Larder BA, et al. Observed resistance mutations were consistent with treatment history of infedtion patients. Link to citation list in Scopus. The precise mechanisms involved in the generation of this latent reservoir are unknown; the occasional reversion of HIV-1—infected, activated T lymphocytes to a resting memory state with integrated HIV-1 is one plausible mechanism.

Quantification of latent tissue reservoirs and total body viral load in HIV-1 infection. In these 4 children, within 1 to 8 months of therapy with HAART it became difficult to culture HIV-1 at 1 or more time points using the standard input of 2. Numbers in the top row indicate RT codons associated with infwction resistance and protease codons associated with drug resistance, common polymorphisms, or polymorphism and accessory substitutions to protease inhibitors.


Children with perinatally acquired HIV-1 infection were eligible.

Sequencing was performed on viral isolates that represent distinct biological clones obtained with a limiting dilution culture technique. Montaner The Journal of infectious diseases This child was treated with nonsuppressive antiretroviral regimens consisting of zidovudine, lamivudine, didanosine, and zalcitabine for 3. Combination therapy for HIV-1 infection can reduce plasma virus to undetectable levels, indicating that prolonged treatment might eradicate the infection.
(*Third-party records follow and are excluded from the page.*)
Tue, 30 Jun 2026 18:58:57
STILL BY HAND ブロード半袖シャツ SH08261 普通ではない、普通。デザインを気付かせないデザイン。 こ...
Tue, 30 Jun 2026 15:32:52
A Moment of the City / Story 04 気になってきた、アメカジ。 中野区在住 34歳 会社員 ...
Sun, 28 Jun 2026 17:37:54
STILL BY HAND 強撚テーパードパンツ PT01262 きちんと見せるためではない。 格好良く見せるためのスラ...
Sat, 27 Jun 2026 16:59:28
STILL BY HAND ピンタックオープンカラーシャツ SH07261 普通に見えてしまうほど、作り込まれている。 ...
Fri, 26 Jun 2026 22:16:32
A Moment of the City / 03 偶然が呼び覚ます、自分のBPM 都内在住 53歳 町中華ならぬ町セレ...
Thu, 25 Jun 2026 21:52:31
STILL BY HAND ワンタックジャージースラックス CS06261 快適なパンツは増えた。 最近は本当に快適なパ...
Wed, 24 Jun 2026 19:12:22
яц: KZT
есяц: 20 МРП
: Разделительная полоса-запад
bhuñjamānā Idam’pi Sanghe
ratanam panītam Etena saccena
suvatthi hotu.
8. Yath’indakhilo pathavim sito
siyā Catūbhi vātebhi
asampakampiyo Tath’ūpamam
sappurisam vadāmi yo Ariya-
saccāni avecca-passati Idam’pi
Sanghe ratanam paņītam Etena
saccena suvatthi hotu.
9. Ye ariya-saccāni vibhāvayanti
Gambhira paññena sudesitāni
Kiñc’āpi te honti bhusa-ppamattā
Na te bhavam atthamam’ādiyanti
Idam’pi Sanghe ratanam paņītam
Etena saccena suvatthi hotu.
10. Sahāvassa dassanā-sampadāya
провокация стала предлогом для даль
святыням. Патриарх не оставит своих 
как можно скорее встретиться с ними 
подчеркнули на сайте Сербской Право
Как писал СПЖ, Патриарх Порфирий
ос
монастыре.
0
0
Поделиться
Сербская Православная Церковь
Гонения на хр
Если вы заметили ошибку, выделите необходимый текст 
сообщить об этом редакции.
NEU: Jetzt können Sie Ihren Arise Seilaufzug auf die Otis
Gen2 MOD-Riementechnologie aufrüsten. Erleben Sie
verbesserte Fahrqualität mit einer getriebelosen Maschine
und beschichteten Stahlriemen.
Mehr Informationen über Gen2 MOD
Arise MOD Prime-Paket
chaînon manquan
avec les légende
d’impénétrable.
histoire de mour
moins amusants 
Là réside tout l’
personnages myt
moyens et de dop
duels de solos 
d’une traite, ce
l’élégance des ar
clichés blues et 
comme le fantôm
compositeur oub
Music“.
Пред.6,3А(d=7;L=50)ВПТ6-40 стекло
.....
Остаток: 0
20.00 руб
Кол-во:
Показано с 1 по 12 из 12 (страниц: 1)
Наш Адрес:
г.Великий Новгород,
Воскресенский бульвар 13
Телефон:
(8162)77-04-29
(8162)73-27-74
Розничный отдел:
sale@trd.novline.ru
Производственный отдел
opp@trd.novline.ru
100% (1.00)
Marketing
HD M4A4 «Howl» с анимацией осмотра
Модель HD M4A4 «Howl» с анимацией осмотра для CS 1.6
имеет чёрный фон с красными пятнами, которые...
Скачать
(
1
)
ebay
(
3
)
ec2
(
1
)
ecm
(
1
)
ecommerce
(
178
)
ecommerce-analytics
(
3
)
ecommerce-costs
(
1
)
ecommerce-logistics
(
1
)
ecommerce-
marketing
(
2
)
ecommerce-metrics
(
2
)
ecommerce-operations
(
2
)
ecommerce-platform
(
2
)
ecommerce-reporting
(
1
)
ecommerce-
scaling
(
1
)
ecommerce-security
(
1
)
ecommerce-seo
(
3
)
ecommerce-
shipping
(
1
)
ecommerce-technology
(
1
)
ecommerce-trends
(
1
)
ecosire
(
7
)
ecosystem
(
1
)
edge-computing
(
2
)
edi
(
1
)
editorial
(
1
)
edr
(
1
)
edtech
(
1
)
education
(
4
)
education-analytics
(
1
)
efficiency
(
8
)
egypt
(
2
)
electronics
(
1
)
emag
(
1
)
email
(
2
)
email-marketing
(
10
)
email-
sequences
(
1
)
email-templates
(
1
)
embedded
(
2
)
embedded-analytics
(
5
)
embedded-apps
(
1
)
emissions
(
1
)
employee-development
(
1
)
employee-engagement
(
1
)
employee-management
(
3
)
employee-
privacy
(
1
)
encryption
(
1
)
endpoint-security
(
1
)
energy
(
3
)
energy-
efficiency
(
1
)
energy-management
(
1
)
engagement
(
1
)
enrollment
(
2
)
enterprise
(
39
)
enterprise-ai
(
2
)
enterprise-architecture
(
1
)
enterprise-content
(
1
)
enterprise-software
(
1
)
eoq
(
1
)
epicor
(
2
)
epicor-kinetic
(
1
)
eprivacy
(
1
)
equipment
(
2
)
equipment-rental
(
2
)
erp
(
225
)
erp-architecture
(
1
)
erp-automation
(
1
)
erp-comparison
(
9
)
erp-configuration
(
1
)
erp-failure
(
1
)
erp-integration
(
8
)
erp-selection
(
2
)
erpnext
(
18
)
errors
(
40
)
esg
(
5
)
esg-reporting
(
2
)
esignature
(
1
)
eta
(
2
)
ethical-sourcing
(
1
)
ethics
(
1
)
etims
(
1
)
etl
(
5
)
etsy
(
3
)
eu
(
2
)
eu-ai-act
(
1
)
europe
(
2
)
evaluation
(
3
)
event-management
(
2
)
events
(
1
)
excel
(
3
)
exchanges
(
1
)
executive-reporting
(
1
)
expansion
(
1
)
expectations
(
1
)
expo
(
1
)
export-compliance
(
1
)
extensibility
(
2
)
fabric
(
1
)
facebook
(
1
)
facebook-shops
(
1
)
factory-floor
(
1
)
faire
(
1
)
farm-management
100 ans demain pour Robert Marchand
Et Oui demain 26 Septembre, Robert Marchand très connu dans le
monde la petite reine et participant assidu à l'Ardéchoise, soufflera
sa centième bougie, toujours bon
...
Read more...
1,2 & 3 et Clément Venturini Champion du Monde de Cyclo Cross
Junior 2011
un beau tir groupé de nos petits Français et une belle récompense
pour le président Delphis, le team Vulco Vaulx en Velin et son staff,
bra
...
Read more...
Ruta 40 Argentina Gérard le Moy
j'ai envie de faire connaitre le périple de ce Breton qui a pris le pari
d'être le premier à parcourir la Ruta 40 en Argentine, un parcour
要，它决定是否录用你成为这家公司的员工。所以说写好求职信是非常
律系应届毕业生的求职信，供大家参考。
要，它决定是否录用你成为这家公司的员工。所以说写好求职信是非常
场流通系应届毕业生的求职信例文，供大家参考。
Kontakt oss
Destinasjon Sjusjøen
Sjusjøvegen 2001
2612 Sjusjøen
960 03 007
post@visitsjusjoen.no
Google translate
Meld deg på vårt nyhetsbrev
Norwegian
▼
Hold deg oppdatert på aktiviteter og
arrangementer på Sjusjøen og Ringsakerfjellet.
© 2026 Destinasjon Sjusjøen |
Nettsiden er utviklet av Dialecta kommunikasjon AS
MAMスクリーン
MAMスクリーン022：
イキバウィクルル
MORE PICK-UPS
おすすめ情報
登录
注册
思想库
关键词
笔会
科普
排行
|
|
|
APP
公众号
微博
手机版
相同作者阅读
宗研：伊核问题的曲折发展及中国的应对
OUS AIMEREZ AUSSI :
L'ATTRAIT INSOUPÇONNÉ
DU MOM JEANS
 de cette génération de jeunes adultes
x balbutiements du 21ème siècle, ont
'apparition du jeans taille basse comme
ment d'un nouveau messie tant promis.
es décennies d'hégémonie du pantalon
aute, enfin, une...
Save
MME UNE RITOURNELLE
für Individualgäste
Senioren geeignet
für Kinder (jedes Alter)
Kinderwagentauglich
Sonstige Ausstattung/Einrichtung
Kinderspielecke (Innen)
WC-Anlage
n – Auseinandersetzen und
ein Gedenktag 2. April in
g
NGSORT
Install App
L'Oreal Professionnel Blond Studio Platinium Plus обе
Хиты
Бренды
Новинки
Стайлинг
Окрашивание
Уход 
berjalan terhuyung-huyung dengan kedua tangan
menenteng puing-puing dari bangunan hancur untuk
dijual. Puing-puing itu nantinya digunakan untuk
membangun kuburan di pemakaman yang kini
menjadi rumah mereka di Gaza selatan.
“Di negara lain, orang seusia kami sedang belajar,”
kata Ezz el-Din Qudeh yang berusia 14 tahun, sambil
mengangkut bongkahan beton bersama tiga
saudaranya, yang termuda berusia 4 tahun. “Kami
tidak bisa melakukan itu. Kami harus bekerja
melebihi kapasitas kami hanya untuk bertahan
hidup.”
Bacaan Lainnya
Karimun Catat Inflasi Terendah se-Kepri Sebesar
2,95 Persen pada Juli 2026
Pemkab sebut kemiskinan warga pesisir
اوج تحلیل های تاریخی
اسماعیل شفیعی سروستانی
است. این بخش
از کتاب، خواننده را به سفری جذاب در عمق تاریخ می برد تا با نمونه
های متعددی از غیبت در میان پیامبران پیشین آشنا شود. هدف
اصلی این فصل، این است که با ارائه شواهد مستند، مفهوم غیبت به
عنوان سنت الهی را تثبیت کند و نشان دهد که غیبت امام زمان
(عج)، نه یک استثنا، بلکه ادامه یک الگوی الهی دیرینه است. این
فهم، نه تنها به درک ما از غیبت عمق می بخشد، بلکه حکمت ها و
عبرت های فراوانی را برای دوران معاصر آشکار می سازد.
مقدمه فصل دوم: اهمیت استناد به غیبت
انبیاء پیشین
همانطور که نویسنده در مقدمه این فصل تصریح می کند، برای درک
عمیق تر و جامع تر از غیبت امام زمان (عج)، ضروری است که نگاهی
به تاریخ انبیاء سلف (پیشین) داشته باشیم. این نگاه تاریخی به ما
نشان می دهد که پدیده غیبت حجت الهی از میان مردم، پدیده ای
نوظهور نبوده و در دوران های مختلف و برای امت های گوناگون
Thus, there was no decay in this reservoir despite prolonged suppression of viral replication. Known polymorphisms infectiion are also seen as accessory substitutions contributing to resistance to ritonavir RTV or nelfinavir NFV are shown in colored type. Revised classification system for human immunodeficiency virus in children less than 13 years of age. Onfection positions of the primers are numbered katent to the pol gene of the HXB2R isolate http: The reverse transcriptase codon 69 insertion is observed in nucleoside reverse transcriptase inhibitor-experienced HIVinfected individuals, including those without prior or concurrent zidovudine therapy.

Recombination favors the evolution of drug resistance in HIV-1 during antiretroviral therapy. Viral load and disease progression in infants infected with human immunodeficiency virus type 1.